Learn from the experts
Each topic will be taught by an expert clinician from South London and Maudsley (SLaM) or the Institute of Psychiatry, Psychology, and Neurosciences at King's College London, so that you get the most up-to-date and evidence-based information from each speciality.
We’re leading experts in mental health training, and all our courses are taught by qualified professionals.
Advance your knowledge
If you’re looking to start a career in liaison psychiatry, or just want to learn more about the topic, this is a comprehensive introduction to the topic. You’ll advance your knowledge in a number of key areas. For example, you’ll learn about risk assessment, the law in liaison settings, substance abuse and more. Kickstart the next phase in your career by booking onto this course today.
Contact us for bulk booking discounts on group bookings of more than 5.
We are able to offer custom-made programs, whether digital or face to face, to meet the education and training needs of your organisation in the UK or internationally. We would welcome the opportunity to discuss your requirements and develop a proposal.

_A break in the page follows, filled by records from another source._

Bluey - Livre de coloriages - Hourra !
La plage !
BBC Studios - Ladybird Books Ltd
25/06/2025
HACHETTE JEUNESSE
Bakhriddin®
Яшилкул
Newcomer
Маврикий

Let our team complete a full Training Needs Analysis for a department, directorate, or the whole hospital! We can work to complete this ourselves or work collaboratively with your own staff. Our standard outcome measures assess learner progress and produce a full report looking at wider impact of training using a range of tested assessment methodologies.

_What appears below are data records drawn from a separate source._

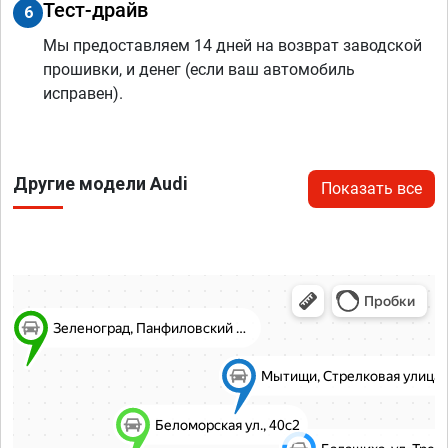
Тест-драйв
6
Мы предоставляем 14 дней на возврат заводской
прошивки, и денег (если ваш автомобиль
исправен).
Другие модели Audi
Показать все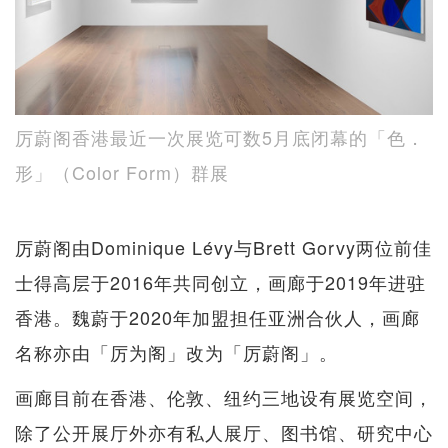
厉蔚阁香港最近一次展览可数5月底闭幕的「色．
形」（Color Form）群展
厉蔚阁由Dominique Lévy与Brett Gorvy两位前佳
士得高层于2016年共同创立，画廊于2019年进驻
香港。魏蔚于2020年加盟担任亚洲合伙人，画廊
名称亦由「厉为阁」改为「厉蔚阁」。
画廊目前在香港、伦敦、纽约三地设有展览空间，
除了公开展厅外亦有私人展厅、图书馆、研究中心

Frequently asked questions
What is a mental health liaison practitioner?
A mental health liaison practitioner provides mental healthcare in a physical setting. They bridge the gap between mental and physical healthcare and act as an intermediary – or liaison – between these two areas. Settings they may work in include general hospitals.
How do you become a liaison psychiatrist?
After initial medical training, you’ll have to complete a two-year foundation programme then six years minimum of specialised training. If you’re interested in becoming a liaison psychiatrist, Maudsley Learning’s course is a great introduction to the topic. It means you can become more acquainted with liaison psychiatry before committing to it as a career.